**DIRECTIONS FOR THIS TASK**
Read through the lines below for the string "napos" and copy each one that has it.

....................

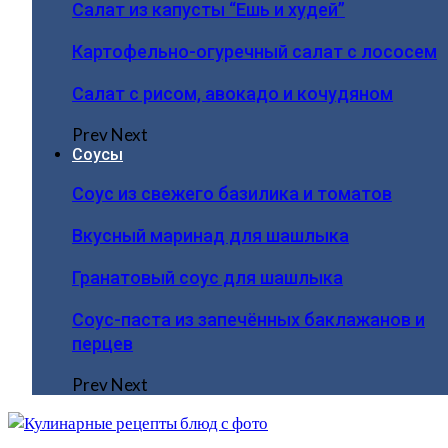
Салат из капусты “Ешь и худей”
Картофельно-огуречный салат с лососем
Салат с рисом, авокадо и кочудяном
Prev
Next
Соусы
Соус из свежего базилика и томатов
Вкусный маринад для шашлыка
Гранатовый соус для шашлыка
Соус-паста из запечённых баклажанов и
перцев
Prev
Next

....................

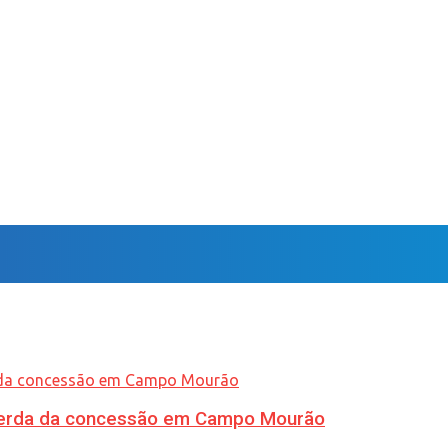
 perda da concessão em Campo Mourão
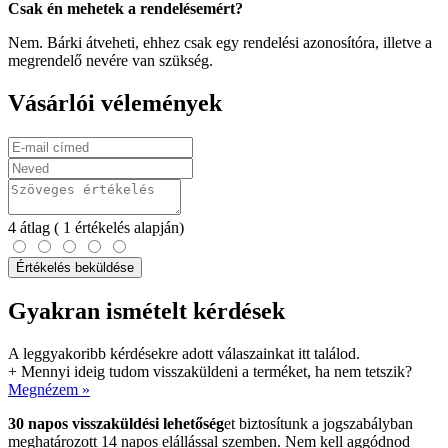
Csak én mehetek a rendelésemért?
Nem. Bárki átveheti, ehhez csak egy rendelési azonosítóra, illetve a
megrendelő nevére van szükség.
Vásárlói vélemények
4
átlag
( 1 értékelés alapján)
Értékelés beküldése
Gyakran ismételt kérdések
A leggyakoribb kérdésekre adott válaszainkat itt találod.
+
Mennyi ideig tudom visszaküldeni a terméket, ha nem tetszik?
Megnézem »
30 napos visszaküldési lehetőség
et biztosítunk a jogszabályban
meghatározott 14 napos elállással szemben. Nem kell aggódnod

....................

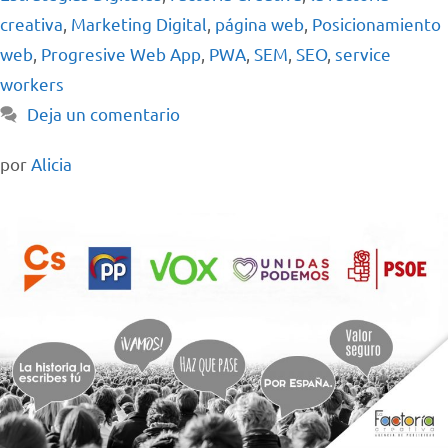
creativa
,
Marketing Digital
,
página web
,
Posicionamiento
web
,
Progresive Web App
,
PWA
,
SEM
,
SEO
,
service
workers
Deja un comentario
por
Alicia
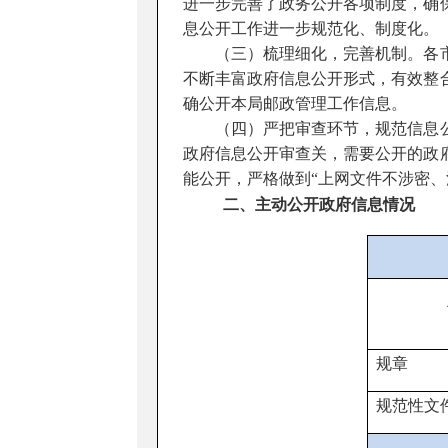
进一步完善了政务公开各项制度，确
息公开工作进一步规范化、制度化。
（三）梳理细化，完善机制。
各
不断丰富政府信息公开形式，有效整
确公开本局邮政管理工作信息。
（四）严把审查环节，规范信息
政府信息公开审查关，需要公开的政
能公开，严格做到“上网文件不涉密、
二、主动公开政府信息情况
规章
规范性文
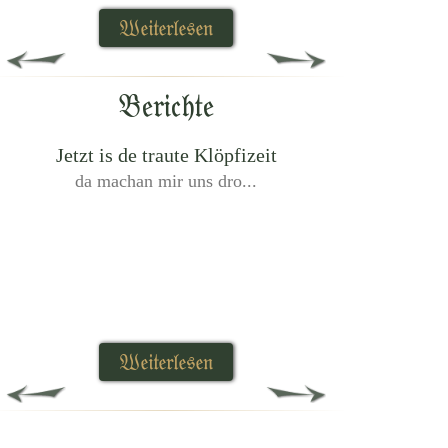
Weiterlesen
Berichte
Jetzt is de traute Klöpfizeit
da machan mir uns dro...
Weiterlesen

....................

**EXERCISE SOLUTION**
30 napos visszaküldési lehetőség
meghatározott 14 napos elállással szemben. Nem kell aggódnod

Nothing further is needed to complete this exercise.